Of course, there’s a lot that can be said when it comes to auditing the security of SQL based applications. Even so, I’ve been looking at a lot of application code lately and keep coming across the same errors again and again.
In short, here’s something that you must absolutely find in your application code if you want any kind of assurance that the database is secure: Bound Queries (aka parameterized queries).
There seems to be a fundamental misunderstanding that implementing queries through the use of Stored Procedures solves all of your problems instantly. This just isn’t true. In fact, what I keep finding is that programmers who got caught using dynamically built queries in their code (one of the worst things to do when you’re using user input) satisfied the auditor by switching to Stored Procedures. Some of this confusion may come from blog postings such as this which are confusing, misleading and in some places just plain wrong!

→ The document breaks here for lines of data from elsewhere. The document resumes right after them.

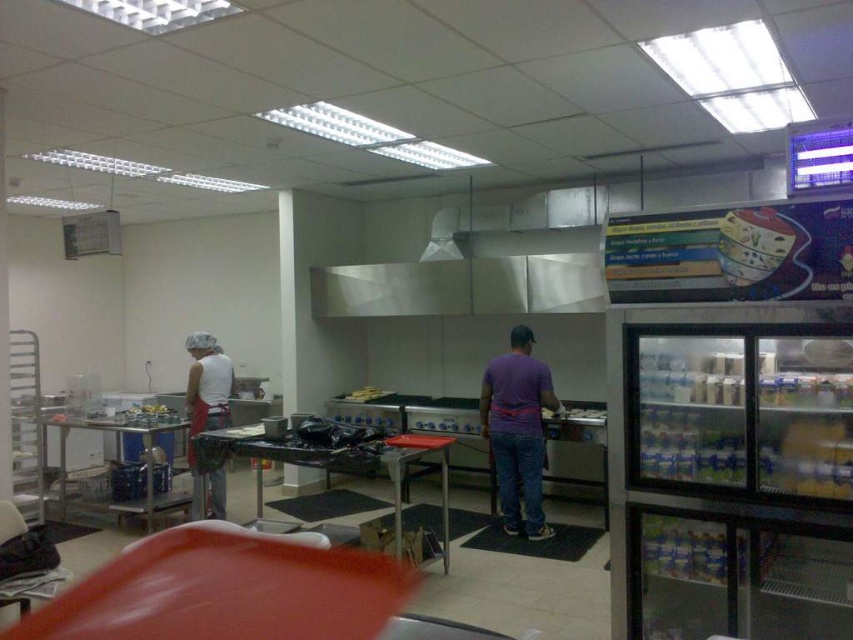 Between white matte apron at left and stainless steel exhaust hood at upper center, which one has less height?

stainless steel exhaust hood at upper center

Can you confirm if white matte apron at left is positioned to the left of stainless steel exhaust hood at upper center?

Yes, white matte apron at left is to the left of stainless steel exhaust hood at upper center.

Find the location of a particular element. The height and width of the screenshot is (640, 853). white matte apron at left is located at coordinates (206, 396).

Who is more forward, (514, 401) or (432, 237)?

Point (514, 401)

Locate an element on the screen. Image resolution: width=853 pixels, height=640 pixels. purple matte shirt at center is located at coordinates (517, 429).

Who is positioned more to the right, purple matte shirt at center or white matte apron at left?

purple matte shirt at center

Is point (540, 372) farther from camera compared to point (218, 483)?

No, it is not.

Where is `purple matte shirt at center`? This screenshot has height=640, width=853. purple matte shirt at center is located at coordinates (517, 429). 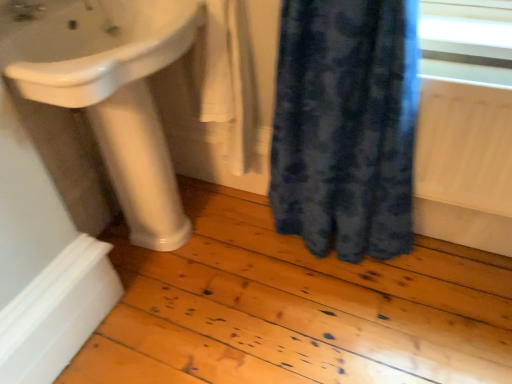 Question: Is white cotton towel at center located outside white glossy pedestal at lower left?

Choices:
 (A) no
 (B) yes

Answer: (B)

Question: Is white cotton towel at center facing away from white glossy pedestal at lower left?

Choices:
 (A) yes
 (B) no

Answer: (B)

Question: Considering the relative sizes of white cotton towel at center and white glossy pedestal at lower left in the image provided, is white cotton towel at center smaller than white glossy pedestal at lower left?

Choices:
 (A) no
 (B) yes

Answer: (B)

Question: Are white cotton towel at center and white glossy pedestal at lower left far apart?

Choices:
 (A) yes
 (B) no

Answer: (B)

Question: Does white cotton towel at center contain white glossy pedestal at lower left?

Choices:
 (A) no
 (B) yes

Answer: (A)

Question: Is white cotton towel at center in front of white glossy pedestal at lower left?

Choices:
 (A) yes
 (B) no

Answer: (B)

Question: Can we say white cotton towel at center lies outside matte white tap at upper left?

Choices:
 (A) yes
 (B) no

Answer: (A)

Question: Does white cotton towel at center have a greater width compared to matte white tap at upper left?

Choices:
 (A) yes
 (B) no

Answer: (A)

Question: Is there a large distance between white cotton towel at center and matte white tap at upper left?

Choices:
 (A) no
 (B) yes

Answer: (A)

Question: Can you confirm if white cotton towel at center is taller than matte white tap at upper left?

Choices:
 (A) yes
 (B) no

Answer: (A)

Question: Is white cotton towel at center positioned behind matte white tap at upper left?

Choices:
 (A) yes
 (B) no

Answer: (A)

Question: From a real-world perspective, is white cotton towel at center located higher than matte white tap at upper left?

Choices:
 (A) yes
 (B) no

Answer: (B)

Question: From the image's perspective, does matte white tap at upper left appear higher than white glossy pedestal at lower left?

Choices:
 (A) yes
 (B) no

Answer: (A) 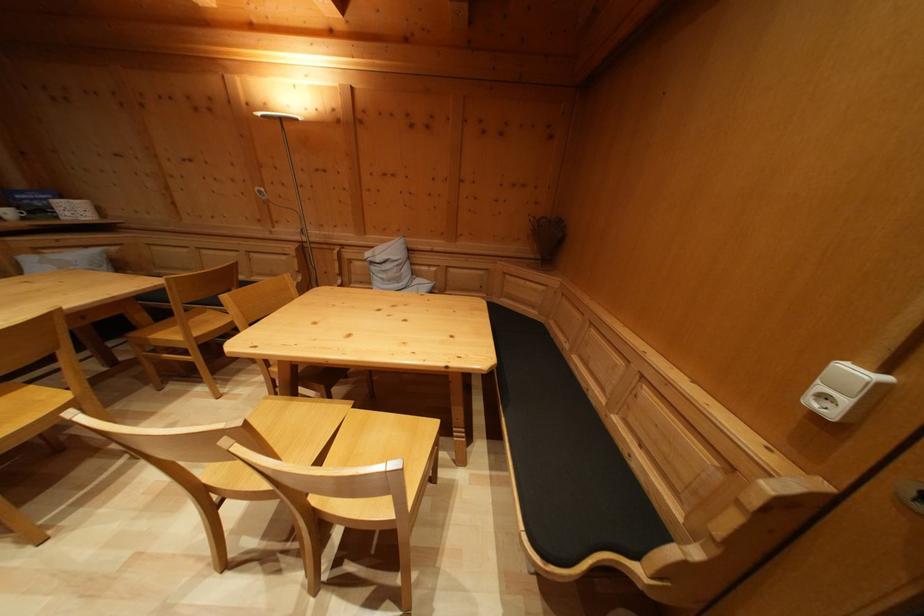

The problem is that what I find them doing is taking the SQL query out of their code and putting it directly into the Stored Procedure with no additional validation, testing, etc. occurring! When they do this all that they’ve really done is relocate the SQL injection potential into the Stored Procedure.
While we’re not trying to replace data input validation, using Parameterized or Bound Queries instead actually renders the data safe, preventing SQL injection.
So there it is. In a nutshell, if your applications are taking user data and performing SQL queries using that data, you should require that Parameterized or Bound Queries are in use!